Submitted by ICConline on
The protests that began on 7 December, after the departure of Pedro Castillo's government, have continued; and as a result of the violence unleashed, the Peruvian Public Prosecutor's Office indicated that, as of 20 January, 55 people had died and more than 1,200 had been injured. Similarly, there are still 78 road blockades and protest actions in 28 provinces, especially in the south of the country. On 15 January, the regions of Puno, Cusco, Lima and Callao were declared to be in a state of emergency for a period of 30 calendar days. The current government of Dina Boluarte remains firm in its decision to take an "iron fist" to the protests and to initiate judicial investigations with the support of the police intelligence apparatus, in an attempt to avoid a scenario similar to that experienced in recent years in countries such as Chile and Colombia. On the other hand, the demonstrators are demanding the release of former president Pedro Castillo (whom they see as the victim of a coup d'état), the resignation of Dina Boluarte, early elections and the holding of a referendum to approve the start of a constitutional process.
In December last year, we published an article online in which we stated the following: "The popular revolts that are rising up as organised actions of the opposing factions of the bourgeois right and left are an expression of the desperation of these same factions to maintain or regain control of the state [giving rise to a polarisation that] has permeated society, with all its burden of confusion and ideological poisoning. An example of this are the demands for the ‘closure of the congress’, ‘they must all go’, ‘new elections’, ‘new constitution’, which are nothing more than democratic demands, which only seek to maintain the status quo of the bourgeois state. These demands have nothing to do with the interests of the working class and its historical project. On the contrary, they can only confine it within this society of exploitation and social classes. They serve to divert workers from their immediate demands based on the defence of their living conditions, which also provide a necessary experience of struggle for the political maturation of their forces. [...] Although we do not doubt that there are elements of the working class involved in these popular revolts who try to express their indignation at the decadence of the political class, they do so on a terrain that is not their own, where the bourgeoisie and petty bourgeoisie impose their democratic banners, in order to keep intact the society of exploitation and the defence of their own interests of profit and gain thanks to the ferocious exploitation of the workers' labour power. These elements of the working class and other non-exploiting strata are being swept along by the irrational and putrefying violence produced by a system that no longer has anything more to offer humanity." [1]

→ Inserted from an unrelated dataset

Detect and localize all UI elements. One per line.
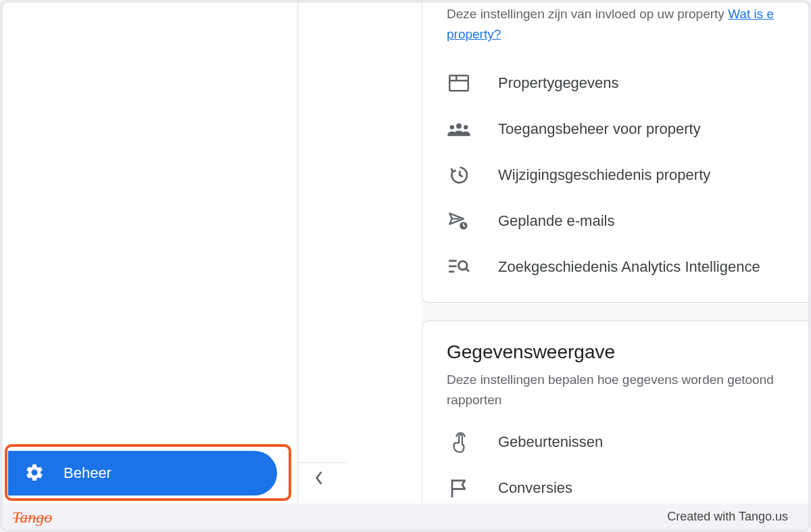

Methods alien to the proletariat
It is necessary to insist that these protests have led in some regions of the country to revolts and bloody confrontations on a bourgeois terrain, where the workers are led to carry the banners of the petty bourgeoisie, becoming atomised and involved in a confrontation that is outside their class terrain. Moreover, in these revolts we have seen attitudes more akin to those of the lumpenproletariat, like the burning of buildings, companies, mines, attacks on buses, ambulances, the charging of tolls (extortion on the occupied roads) and what is worse, the attack on many workers like health workers, mine workers and agro-industrial workers, who had their belongings stolen or their physical integrity attacked because they did not want to join the revolt.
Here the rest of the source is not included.